Retired: Lost, Sad....Very Sad
After years of working, my wife told me that I could retire at the end of 2014, since after years of saving, we could afford to. I disliked my job, especially the 40 mile each way commute.
Back in 2005, on a lark, we decided to take a vacation in Arizona. We immediately fell in love with the southwest and eventually bought a home in a 55 plus community for when we retired. For the next several years we spent all of our vacations in our retirement home, looking forward to the day when we could move there permanently, or at least the winter months. (We are from the Northeast.)
The day I retired we started a 4 day drive to Arizona. Almost immediately I felt completely lost, a fish out of water, (my wife's term.) I missed my children even though they're grown, but still live only a few miles from where we raised them. I wasn't interested in any activities, like golf or tennis. The community offered so many things, I just didn't show any interest. Volunteering wasn't a real option either for a number of reasons.
After a couple of months, my wife knew I was in a very deep funk. The lack of structure my job offered, along with missing my children made every day very difficult. She even bought me 2 books on retirement, but nothing seemed to help.
To make a long story shorter, after many hours of discussion, we sold our retirement home. I am wracked by sadness and guilt over giving up the house. My wife loved the house, and it was probably the only thing she truly wished for in almost 40 years of marriage, and I took it away from her, because I couldn't cope with retirement.

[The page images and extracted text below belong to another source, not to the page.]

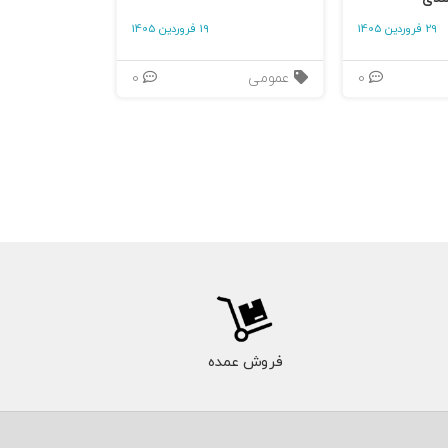
29 فروردین 1405
19 فروردین 1405
0
عمومی
0
فروش عمده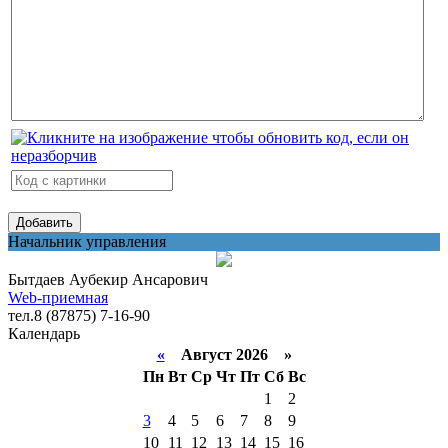
Начальник управления
Бытдаев Аубекир Ансарович
Web-приемная
тел.8 (87875) 7-16-90
Календарь
«
Август 2026 »
Пн
Вт
Ср
Чт
Пт
Сб
Вс
1
2
3
4
5
6
7
8
9
10
11
12
13
14
15
16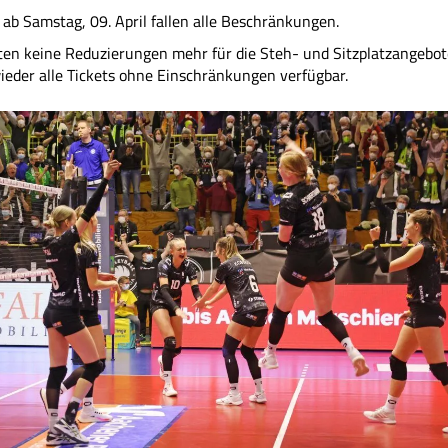
ab Samstag, 09. April fallen alle Beschränkungen.
ten keine Reduzierungen mehr für die Steh- und Sitzplatzangebot
ieder alle Tickets ohne Einschränkungen verfügbar.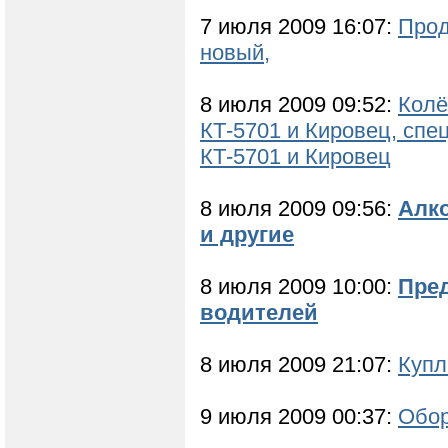
7 июля 2009 16:07:
Прод
новый,
8 июля 2009 09:52:
Колё
КТ-5701 и Кировец, спец
КТ-5701 и Кировец
8 июля 2009 09:56:
Алко
и другие
8 июля 2009 10:00:
Пред
водителей
8 июля 2009 21:07:
Купл
9 июля 2009 00:37:
Обор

It's a very sad time for both of us. Hopefully, we can rent a place in Arizona for the winter, then perhaps I won't feel as bad about giving up our home.

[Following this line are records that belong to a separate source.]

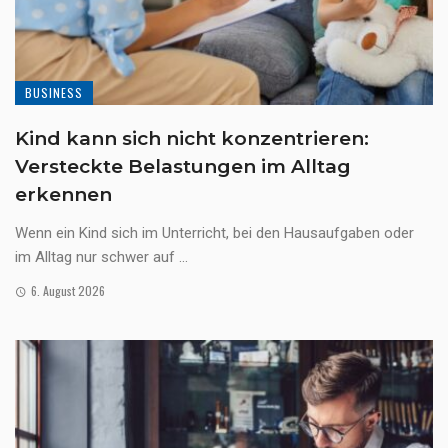
BUSINESS
Kind kann sich nicht konzentrieren:
Versteckte Belastungen im Alltag
erkennen
Wenn ein Kind sich im Unterricht, bei den Hausaufgaben oder
im Alltag nur schwer auf ...
6. August 2026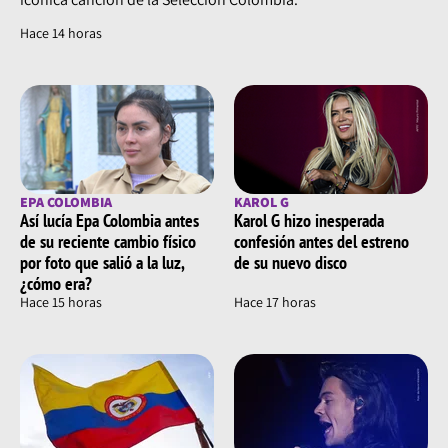
Hace 14 horas
EPA COLOMBIA
KAROL G
Así lucía Epa Colombia antes
Karol G hizo inesperada
de su reciente cambio físico
confesión antes del estreno
por foto que salió a la luz,
de su nuevo disco
¿cómo era?
Hace 15 horas
Hace 17 horas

Being back in the Northeast has done nothing to change my outlook. The days are long, and sometimes I get very weepy. The best part of the day is bedtime, because I get to lie down in the dark, and for a few hours I don't have to try and fill the day.
Apologies for the long letter. Would sure like to hear from anyone who's had a similar experience. Maybe it's just time to get myself together and quit feeling bad for myself. Easier said than done.